**RECORDED DATA:**
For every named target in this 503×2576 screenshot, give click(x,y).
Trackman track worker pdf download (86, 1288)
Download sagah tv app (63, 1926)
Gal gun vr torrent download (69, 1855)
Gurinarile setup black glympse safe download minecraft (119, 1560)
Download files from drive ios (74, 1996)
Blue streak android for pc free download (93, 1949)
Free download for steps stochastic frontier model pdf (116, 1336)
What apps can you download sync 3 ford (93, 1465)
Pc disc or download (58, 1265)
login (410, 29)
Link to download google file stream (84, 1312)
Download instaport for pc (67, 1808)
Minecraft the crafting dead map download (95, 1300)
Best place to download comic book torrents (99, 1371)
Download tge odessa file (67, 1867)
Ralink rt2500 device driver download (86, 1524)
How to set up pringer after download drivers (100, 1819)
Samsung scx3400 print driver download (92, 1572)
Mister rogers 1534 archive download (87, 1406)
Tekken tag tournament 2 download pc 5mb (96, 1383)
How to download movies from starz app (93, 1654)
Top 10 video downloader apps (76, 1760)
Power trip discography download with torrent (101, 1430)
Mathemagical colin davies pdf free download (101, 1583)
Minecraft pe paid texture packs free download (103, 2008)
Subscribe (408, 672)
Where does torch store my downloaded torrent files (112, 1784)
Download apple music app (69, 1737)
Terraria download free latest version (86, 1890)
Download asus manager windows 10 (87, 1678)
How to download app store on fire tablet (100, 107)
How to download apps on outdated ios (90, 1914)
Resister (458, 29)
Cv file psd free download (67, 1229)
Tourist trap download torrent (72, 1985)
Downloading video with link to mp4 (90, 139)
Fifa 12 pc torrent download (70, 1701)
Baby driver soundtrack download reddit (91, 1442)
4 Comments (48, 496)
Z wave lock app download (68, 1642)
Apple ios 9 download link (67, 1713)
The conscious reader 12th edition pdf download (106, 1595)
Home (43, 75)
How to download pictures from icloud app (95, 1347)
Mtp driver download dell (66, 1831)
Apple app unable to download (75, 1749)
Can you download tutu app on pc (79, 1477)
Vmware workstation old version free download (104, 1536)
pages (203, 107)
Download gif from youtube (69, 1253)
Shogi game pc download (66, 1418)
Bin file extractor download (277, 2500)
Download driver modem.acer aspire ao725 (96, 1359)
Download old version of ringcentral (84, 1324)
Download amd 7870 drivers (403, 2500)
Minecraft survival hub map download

**ASSIGNMENT:** Give back the whole listing. Match it exactly.

**COMPLETED EXERCISE:**
For every named target in this 503×2576 screenshot, give click(x,y).
Trackman track worker pdf download (86, 1288)
Download sagah tv app (63, 1926)
Gal gun vr torrent download (69, 1855)
Gurinarile setup black glympse safe download minecraft (119, 1560)
Download files from drive ios (74, 1996)
Blue streak android for pc free download (93, 1949)
Free download for steps stochastic frontier model pdf (116, 1336)
What apps can you download sync 3 ford (93, 1465)
Pc disc or download (58, 1265)
login (410, 29)
Link to download google file stream (84, 1312)
Download instaport for pc (67, 1808)
Minecraft the crafting dead map download (95, 1300)
Best place to download comic book torrents (99, 1371)
Download tge odessa file (67, 1867)
Ralink rt2500 device driver download (86, 1524)
How to set up pringer after download drivers (100, 1819)
Samsung scx3400 print driver download (92, 1572)
Mister rogers 1534 archive download (87, 1406)
Tekken tag tournament 2 download pc 5mb (96, 1383)
How to download movies from starz app (93, 1654)
Top 10 video downloader apps (76, 1760)
Power trip discography download with torrent (101, 1430)
Mathemagical colin davies pdf free download (101, 1583)
Minecraft pe paid texture packs free download (103, 2008)
Subscribe (408, 672)
Where does torch store my downloaded torrent files (112, 1784)
Download apple music app (69, 1737)
Terraria download free latest version (86, 1890)
Download asus manager windows 10 (87, 1678)
How to download app store on fire tablet (100, 107)
How to download apps on outdated ios (90, 1914)
Resister (458, 29)
Cv file psd free download (67, 1229)
Tourist trap download torrent (72, 1985)
Downloading video with link to mp4 (90, 139)
Fifa 12 pc torrent download (70, 1701)
Baby driver soundtrack download reddit (91, 1442)
4 Comments (48, 496)
Z wave lock app download (68, 1642)
Apple ios 9 download link (67, 1713)
The conscious reader 12th edition pdf download (106, 1595)
Home (43, 75)
How to download pictures from icloud app (95, 1347)
Mtp driver download dell (66, 1831)
Apple app unable to download (75, 1749)
Can you download tutu app on pc (79, 1477)
Vmware workstation old version free download (104, 1536)
pages (203, 107)
Download gif from youtube (69, 1253)
Shogi game pc download (66, 1418)
Bin file extractor download (277, 2500)
Download driver modem.acer aspire ao725 (96, 1359)
Download old version of ringcentral (84, 1324)
Download amd 7870 drivers (403, 2500)
Minecraft survival hub map download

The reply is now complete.